→ TASK TO COMPLETE: With pictures left out, return only the lines from the line containing "Click on the" through the end of the material below, both included.
SUPPLIED ENTRIES Start Marker
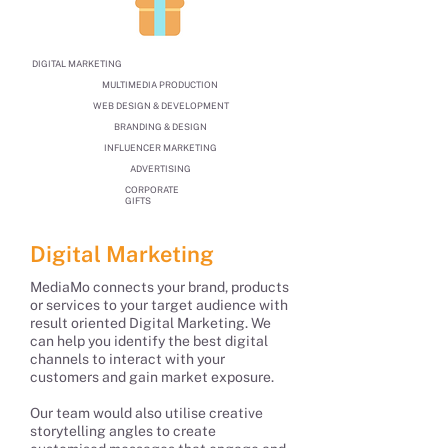
DIGITAL MARKETING
MULTIMEDIA PRODUCTION
WEB DESIGN & DEVELOPMENT
BRANDING & DESIGN
INFLUENCER MARKETING
ADVERTISING
CORPORATE
GIFTS
Digital Marketing
MediaMo connects your brand, products
or services to your target audience with
result oriented Digital Marketing. We
can help you identify the best digital
channels to interact with your
customers and gain market exposure.
Our team would also utilise creative
storytelling angles to create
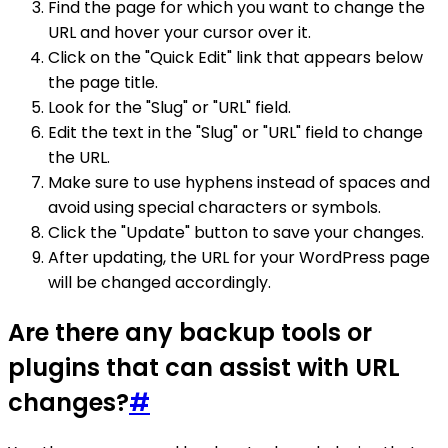
Find the page for which you want to change the
URL and hover your cursor over it.
Click on the "Quick Edit" link that appears below
the page title.
Look for the "Slug" or "URL" field.
Edit the text in the "Slug" or "URL" field to change
the URL.
Make sure to use hyphens instead of spaces and
avoid using special characters or symbols.
Click the "Update" button to save your changes.
After updating, the URL for your WordPress page
will be changed accordingly.
Are there any backup tools or
plugins that can assist with URL
changes?
#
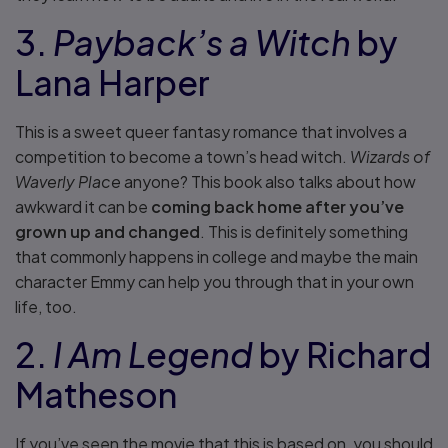
3.
Payback’s a Witch
by
Lana Harper
This is a sweet queer fantasy romance that involves a
competition to become a town’s head witch.
Wizards of
Waverly Place
anyone? This book also talks about how
awkward it can be
coming back home after you’ve
grown up and changed
. This is definitely something
that commonly happens in college and maybe the main
character Emmy can help you through that in your own
life, too.
2.
I Am Legend
by Richard
Matheson
If you’ve seen the movie that this is based on, you should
SUPPLIED ENTRIES End Marker
→ ANSWER TO THE PROBLEM:
Click on the "Quick Edit" link that appears below
the page title.
Look for the "Slug" or "URL" field.
Edit the text in the "Slug" or "URL" field to change
the URL.
Make sure to use hyphens instead of spaces and
avoid using special characters or symbols.
Click the "Update" button to save your changes.
After updating, the URL for your WordPress page
will be changed accordingly.
Are there any backup tools or
plugins that can assist with URL
changes?
#
3.
Payback’s a Witch
by
Lana Harper
This is a sweet queer fantasy romance that involves a
competition to become a town’s head witch.
Wizards of
Waverly Place
anyone? This book also talks about how
awkward it can be
coming back home after you’ve
grown up and changed
. This is definitely something
that commonly happens in college and maybe the main
character Emmy can help you through that in your own
life, too.
2.
I Am Legend
by Richard
Matheson
If you’ve seen the movie that this is based on, you should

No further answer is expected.